PROBLEM STATEMENT |
The response should be an exact transcription of the data below, free of images.

===============

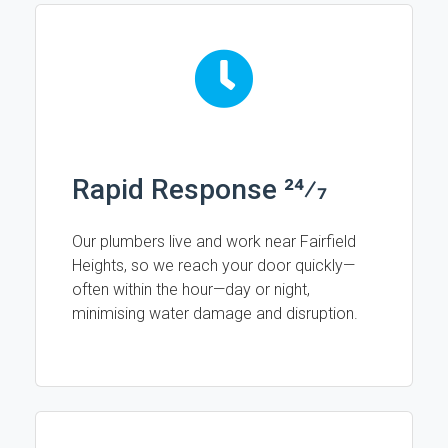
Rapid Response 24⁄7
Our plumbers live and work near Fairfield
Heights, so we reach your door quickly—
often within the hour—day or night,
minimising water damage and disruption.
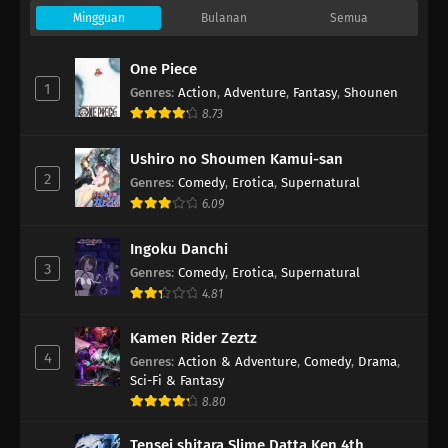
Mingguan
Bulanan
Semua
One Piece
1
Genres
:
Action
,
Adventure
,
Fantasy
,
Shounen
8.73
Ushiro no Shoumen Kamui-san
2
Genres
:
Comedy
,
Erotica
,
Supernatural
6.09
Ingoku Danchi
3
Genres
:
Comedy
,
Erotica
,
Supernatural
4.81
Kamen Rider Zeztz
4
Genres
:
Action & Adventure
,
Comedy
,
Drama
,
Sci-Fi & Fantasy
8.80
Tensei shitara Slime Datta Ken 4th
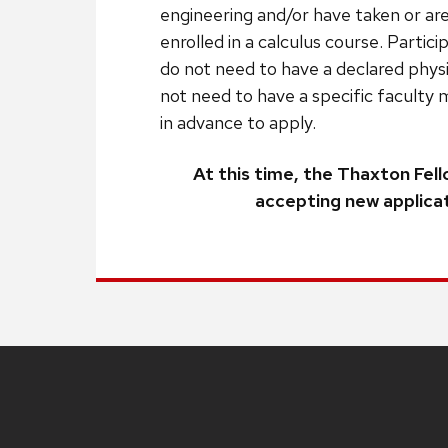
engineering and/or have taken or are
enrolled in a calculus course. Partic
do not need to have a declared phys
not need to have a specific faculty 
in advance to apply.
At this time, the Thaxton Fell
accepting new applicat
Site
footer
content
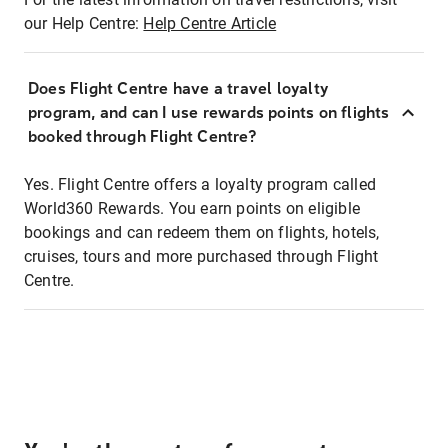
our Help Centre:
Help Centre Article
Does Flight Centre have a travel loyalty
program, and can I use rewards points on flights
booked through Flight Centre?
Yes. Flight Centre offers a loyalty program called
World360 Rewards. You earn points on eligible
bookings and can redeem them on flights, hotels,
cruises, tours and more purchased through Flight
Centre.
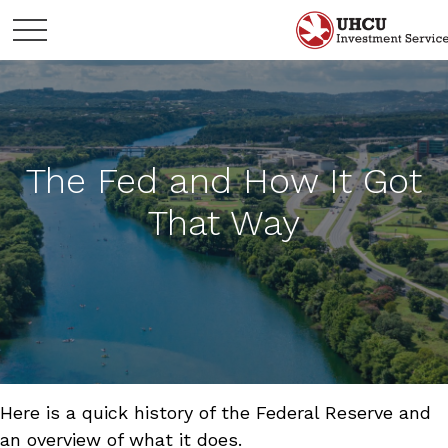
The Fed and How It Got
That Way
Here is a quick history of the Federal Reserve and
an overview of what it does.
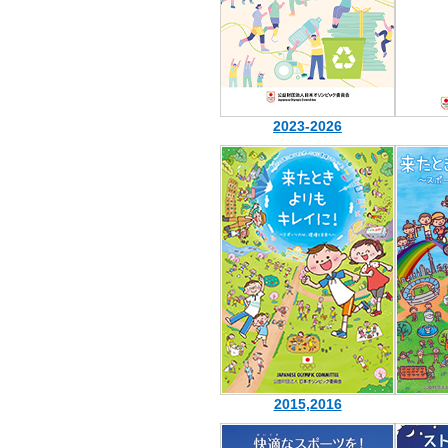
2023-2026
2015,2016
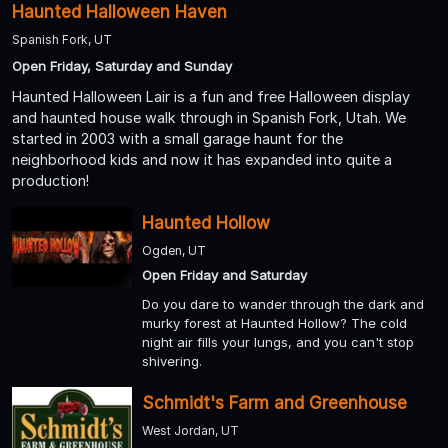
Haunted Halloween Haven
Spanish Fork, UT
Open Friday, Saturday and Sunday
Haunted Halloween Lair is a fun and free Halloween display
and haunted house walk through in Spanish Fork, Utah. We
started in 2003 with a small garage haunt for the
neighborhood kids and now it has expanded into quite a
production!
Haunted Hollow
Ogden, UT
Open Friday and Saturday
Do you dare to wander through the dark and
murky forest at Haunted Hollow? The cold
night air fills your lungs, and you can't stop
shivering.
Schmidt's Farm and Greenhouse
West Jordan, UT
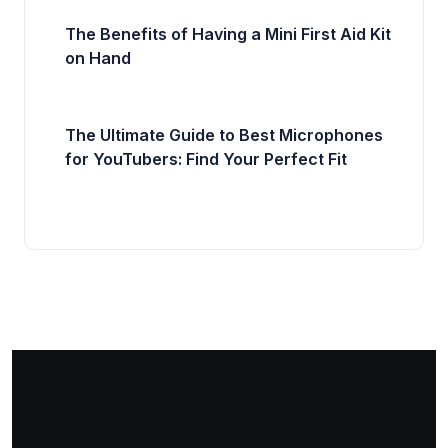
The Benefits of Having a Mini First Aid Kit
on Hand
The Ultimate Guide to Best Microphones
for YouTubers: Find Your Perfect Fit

===============

RESPONSE TO THE EXERCISE |
Rapid Response 24⁄7
Our plumbers live and work near Fairfield
Heights, so we reach your door quickly—
often within the hour—day or night,
minimising water damage and disruption.
Mingguan
Bulanan
Semua
One Piece
1
Genres
:
Action
,
Adventure
,
Fantasy
,
Shounen
8.73
Ushiro no Shoumen Kamui-san
2
Genres
:
Comedy
,
Erotica
,
Supernatural
6.09
Ingoku Danchi
3
Genres
:
Comedy
,
Erotica
,
Supernatural
4.81
Kamen Rider Zeztz
4
Genres
:
Action & Adventure
,
Comedy
,
Drama
,
Sci-Fi & Fantasy
8.80
Tensei shitara Slime Datta Ken 4th
engineering and/or have taken or are
enrolled in a calculus course. Partic
do not need to have a declared phys
not need to have a specific faculty 
in advance to apply.
At this time, the Thaxton Fell
accepting new applicat
Site
footer
content
our Help Centre:
Help Centre Article
Does Flight Centre have a travel loyalty
program, and can I use rewards points on flights
booked through Flight Centre?
Yes. Flight Centre offers a loyalty program called
World360 Rewards. You earn points on eligible
bookings and can redeem them on flights, hotels,
cruises, tours and more purchased through Flight
Centre.
The Fed and How It Got
That Way
Here is a quick history of the Federal Reserve and
an overview of what it does.
2023-2026
2015,2016
Haunted Halloween Haven
Spanish Fork, UT
Open Friday, Saturday and Sunday
Haunted Halloween Lair is a fun and free Halloween display
and haunted house walk through in Spanish Fork, Utah. We
started in 2003 with a small garage haunt for the
neighborhood kids and now it has expanded into quite a
production!
Haunted Hollow
Ogden, UT
Open Friday and Saturday
Do you dare to wander through the dark and
murky forest at Haunted Hollow? The cold
night air fills your lungs, and you can't stop
shivering.
Schmidt's Farm and Greenhouse
West Jordan, UT
The Benefits of Having a Mini First Aid Kit
on Hand
The Ultimate Guide to Best Microphones
for YouTubers: Find Your Perfect Fit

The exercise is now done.